The Fed Lays Out Their Plan

By John Rothe, CMT

John Rothe CMT is the Founder and Chief Investment Officer of Riverbend Investment Management

November 8, 2021

After much anticipation, the Fed has announced that it will begin reducing its monthly asset purchases. Investors have spent months wondering when this process would start given the strong recovery and ongoing market rally.

While markets have been taking this in stride, some investors are understandably nervous about what this may mean for their portfolios. Uncertainty around Fed policy is one reason investors ought to maintain a long-term perspective on their investments and financial goals.

Topics like Fed tapering, rate hikes, the Phillips curve and others can seem complex, but it’s important to separate the how from the why.

Mechanically, the Fed’s tapering process is simply the first step toward returning to a more “normal” monetary policy. It begins to slow the purchases of Treasury and mortgage-backed securities that began last year as part of the Fed’s emergency response to the pandemic, based on its 2008 financial crisis playbook.

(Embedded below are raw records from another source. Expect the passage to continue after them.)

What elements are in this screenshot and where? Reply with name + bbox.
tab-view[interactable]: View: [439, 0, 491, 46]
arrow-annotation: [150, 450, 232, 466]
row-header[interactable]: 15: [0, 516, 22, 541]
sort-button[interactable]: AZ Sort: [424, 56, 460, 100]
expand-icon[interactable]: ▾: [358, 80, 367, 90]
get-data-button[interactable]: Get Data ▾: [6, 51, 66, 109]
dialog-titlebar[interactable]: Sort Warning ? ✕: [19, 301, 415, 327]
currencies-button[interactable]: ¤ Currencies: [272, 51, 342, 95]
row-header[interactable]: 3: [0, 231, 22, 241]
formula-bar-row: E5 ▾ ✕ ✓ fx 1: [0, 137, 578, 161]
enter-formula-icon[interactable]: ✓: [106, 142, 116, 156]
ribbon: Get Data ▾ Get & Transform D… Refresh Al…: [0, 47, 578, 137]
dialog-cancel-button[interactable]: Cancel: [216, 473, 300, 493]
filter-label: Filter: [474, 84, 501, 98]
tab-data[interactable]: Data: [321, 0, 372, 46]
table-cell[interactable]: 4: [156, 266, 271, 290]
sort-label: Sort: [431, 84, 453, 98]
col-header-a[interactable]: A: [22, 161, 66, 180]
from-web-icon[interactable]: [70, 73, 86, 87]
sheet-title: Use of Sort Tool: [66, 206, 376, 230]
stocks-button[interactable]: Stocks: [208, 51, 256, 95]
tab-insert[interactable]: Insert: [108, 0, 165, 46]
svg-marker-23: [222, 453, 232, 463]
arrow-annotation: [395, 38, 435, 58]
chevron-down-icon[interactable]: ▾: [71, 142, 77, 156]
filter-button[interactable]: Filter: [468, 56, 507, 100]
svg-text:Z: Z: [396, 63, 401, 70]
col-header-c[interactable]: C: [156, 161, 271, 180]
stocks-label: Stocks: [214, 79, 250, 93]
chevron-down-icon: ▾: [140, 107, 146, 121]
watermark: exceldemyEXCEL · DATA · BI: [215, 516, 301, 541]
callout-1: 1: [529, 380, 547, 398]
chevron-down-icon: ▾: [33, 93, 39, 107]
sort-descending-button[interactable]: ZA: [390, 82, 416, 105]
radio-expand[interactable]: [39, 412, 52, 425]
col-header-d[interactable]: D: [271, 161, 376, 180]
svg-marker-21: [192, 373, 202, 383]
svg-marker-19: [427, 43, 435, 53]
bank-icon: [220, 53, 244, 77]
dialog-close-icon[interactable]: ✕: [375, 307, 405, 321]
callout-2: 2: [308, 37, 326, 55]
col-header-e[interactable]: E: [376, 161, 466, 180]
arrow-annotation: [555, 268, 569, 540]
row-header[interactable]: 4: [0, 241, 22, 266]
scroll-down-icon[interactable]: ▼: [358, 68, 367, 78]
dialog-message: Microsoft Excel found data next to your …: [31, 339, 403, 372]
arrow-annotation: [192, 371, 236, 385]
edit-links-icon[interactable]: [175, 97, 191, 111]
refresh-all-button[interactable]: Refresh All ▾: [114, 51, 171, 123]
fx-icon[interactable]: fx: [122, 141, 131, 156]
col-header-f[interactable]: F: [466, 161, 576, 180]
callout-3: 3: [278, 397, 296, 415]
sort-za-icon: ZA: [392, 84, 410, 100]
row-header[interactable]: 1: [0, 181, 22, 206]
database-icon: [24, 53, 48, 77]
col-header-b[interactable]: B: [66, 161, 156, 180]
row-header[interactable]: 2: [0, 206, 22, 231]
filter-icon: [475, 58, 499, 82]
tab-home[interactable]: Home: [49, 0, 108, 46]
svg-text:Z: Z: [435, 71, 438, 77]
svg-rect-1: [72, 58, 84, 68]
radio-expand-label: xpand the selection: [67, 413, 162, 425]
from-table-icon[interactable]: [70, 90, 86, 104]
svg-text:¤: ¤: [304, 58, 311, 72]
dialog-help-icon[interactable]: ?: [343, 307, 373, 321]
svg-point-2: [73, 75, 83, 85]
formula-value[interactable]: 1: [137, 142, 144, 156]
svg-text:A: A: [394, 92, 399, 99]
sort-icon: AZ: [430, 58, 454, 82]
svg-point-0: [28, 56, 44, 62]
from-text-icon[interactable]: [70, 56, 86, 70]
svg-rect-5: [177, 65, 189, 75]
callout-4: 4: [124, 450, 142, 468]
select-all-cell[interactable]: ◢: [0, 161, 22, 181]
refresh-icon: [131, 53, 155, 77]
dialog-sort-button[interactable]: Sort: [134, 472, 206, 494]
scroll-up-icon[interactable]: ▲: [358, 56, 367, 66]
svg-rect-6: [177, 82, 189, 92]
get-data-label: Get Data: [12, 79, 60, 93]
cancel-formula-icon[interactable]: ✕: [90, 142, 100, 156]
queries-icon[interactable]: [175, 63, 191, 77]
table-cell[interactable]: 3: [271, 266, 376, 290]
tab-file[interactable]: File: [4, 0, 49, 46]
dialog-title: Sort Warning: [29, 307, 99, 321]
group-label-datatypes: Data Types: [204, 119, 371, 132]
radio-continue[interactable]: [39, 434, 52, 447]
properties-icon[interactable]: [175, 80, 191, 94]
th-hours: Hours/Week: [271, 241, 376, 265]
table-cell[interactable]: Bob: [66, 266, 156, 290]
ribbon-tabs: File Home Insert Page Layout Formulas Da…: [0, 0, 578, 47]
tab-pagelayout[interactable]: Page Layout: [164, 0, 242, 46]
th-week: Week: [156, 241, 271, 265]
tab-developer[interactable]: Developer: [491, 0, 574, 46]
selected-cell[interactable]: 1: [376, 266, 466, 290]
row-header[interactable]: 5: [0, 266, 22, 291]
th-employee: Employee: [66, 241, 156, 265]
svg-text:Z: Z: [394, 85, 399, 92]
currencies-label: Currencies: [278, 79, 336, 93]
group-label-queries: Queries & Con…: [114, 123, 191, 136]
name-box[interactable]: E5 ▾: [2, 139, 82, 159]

The pace of $120 billion per month has caused the Fed’s balance sheet to balloon to over $8.6 trillion – significantly larger than the pre-pandemic peak of $4.5 trillion. By reducing these purchases each month beginning in November, the Fed would still be buying bonds through May 2022.

This would add up to $420 billion which would push its balance sheet above $9 trillion.

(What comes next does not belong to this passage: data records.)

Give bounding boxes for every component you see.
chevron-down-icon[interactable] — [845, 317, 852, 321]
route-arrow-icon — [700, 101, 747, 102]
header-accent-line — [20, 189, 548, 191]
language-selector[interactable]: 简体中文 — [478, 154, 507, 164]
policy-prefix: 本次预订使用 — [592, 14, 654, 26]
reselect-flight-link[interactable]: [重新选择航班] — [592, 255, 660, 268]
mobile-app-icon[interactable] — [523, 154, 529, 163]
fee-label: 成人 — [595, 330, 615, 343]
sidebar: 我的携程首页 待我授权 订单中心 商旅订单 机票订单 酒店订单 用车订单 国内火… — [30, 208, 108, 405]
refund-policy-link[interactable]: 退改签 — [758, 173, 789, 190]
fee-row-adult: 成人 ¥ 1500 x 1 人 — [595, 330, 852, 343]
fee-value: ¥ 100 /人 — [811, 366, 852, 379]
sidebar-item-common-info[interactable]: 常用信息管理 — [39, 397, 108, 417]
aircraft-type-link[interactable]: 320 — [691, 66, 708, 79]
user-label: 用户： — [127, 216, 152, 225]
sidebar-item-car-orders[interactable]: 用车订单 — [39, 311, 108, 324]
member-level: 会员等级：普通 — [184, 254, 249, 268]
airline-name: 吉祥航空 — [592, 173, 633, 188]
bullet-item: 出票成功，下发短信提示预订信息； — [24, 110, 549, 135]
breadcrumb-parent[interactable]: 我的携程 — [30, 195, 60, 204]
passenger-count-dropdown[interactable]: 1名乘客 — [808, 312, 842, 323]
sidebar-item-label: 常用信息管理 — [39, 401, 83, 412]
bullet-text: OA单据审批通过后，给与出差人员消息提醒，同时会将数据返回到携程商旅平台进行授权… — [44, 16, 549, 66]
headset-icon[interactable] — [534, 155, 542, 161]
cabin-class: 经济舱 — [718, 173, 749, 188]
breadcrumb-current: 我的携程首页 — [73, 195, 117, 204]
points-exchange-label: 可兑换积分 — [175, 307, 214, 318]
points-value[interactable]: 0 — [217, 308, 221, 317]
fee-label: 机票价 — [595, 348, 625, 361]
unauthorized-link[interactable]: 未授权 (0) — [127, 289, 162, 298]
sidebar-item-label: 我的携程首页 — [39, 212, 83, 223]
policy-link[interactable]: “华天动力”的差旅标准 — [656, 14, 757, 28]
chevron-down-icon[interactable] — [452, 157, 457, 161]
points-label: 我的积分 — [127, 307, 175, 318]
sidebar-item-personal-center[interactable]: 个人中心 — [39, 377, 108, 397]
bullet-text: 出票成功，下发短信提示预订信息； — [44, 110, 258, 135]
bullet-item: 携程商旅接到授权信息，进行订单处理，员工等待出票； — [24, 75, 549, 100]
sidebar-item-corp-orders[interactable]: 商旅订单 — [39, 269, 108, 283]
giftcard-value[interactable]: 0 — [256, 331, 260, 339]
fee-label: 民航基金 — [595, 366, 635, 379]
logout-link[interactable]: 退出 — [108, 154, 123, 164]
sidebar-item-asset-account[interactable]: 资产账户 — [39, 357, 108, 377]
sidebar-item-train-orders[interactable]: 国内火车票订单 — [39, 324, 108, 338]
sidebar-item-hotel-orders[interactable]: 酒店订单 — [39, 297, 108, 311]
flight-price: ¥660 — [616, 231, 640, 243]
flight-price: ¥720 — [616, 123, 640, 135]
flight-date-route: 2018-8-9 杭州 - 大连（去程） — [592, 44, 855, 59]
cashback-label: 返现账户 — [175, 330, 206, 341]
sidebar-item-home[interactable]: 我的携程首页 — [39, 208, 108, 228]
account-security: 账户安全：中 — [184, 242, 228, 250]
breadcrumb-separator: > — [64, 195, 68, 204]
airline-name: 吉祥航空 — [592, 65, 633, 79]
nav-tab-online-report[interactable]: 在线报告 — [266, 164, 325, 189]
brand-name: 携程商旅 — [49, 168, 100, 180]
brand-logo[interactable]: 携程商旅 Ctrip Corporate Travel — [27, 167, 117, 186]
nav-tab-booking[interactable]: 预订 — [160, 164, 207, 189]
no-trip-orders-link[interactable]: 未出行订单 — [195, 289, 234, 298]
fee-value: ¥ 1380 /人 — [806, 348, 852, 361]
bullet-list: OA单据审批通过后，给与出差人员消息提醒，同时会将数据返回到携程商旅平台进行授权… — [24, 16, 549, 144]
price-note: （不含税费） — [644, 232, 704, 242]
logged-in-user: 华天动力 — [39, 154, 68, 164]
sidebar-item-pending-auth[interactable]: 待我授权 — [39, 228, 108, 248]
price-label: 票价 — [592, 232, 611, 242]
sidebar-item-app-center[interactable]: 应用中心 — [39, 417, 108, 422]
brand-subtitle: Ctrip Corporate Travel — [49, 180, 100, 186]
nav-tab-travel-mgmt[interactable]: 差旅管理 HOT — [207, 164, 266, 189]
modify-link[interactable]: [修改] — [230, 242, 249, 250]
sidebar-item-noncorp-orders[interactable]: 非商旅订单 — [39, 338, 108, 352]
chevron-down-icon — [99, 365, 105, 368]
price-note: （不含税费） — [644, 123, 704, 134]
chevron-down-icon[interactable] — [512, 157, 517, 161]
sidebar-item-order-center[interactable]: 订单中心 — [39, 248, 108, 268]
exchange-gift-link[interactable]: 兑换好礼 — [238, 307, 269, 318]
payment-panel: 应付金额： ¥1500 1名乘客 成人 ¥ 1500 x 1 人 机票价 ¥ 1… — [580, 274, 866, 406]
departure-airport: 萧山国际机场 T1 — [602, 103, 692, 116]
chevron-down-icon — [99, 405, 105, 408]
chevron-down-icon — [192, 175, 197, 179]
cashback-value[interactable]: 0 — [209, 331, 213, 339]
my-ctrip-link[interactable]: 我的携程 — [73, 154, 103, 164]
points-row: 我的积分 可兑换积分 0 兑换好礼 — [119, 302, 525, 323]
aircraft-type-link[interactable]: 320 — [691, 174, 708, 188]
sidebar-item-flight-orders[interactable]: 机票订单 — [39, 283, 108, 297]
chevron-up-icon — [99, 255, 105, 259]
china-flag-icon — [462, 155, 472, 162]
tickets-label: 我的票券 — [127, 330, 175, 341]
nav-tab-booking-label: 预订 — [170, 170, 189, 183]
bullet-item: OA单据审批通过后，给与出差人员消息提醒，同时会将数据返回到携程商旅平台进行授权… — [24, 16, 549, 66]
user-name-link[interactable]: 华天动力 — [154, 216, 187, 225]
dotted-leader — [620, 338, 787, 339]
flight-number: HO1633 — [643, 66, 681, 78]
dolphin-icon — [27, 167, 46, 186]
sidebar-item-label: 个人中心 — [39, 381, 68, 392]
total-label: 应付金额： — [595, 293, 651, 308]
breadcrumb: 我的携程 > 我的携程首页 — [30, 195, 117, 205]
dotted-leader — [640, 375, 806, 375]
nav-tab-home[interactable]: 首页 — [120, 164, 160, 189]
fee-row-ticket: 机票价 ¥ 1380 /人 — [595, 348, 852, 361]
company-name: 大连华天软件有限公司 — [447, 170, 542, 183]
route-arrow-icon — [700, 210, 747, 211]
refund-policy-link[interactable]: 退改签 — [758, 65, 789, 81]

It’s important to underscore the fact that the Fed is still buying assets, just at a slower pace. Shrinking its holdings may not happen until much later. After tapering began in 2014, the balance sheet did not begin to shrink until 2018.

While the how is quite involved, the motivation for the tapering process is simple: the Fed is refilling the punch bowl at a slower pace before it removes it altogether.

This makes sense at a time when emergency stimulus is no longer needed and when monetary policy is arguably playing a smaller role. After all, inflation is rising not necessarily because Fed policy is too loose, but because of strong demand and supply disruptions. The Fed has made it clear that they have little control over these factors.

At the same time, it could still be considered a policy mistake for the Fed to keep financial conditions too easy for too long as inflation heats up, even if they can’t directly control the underlying causes. This is especially true at a time when consumers and markets are beginning to expect higher short- and medium-term inflation.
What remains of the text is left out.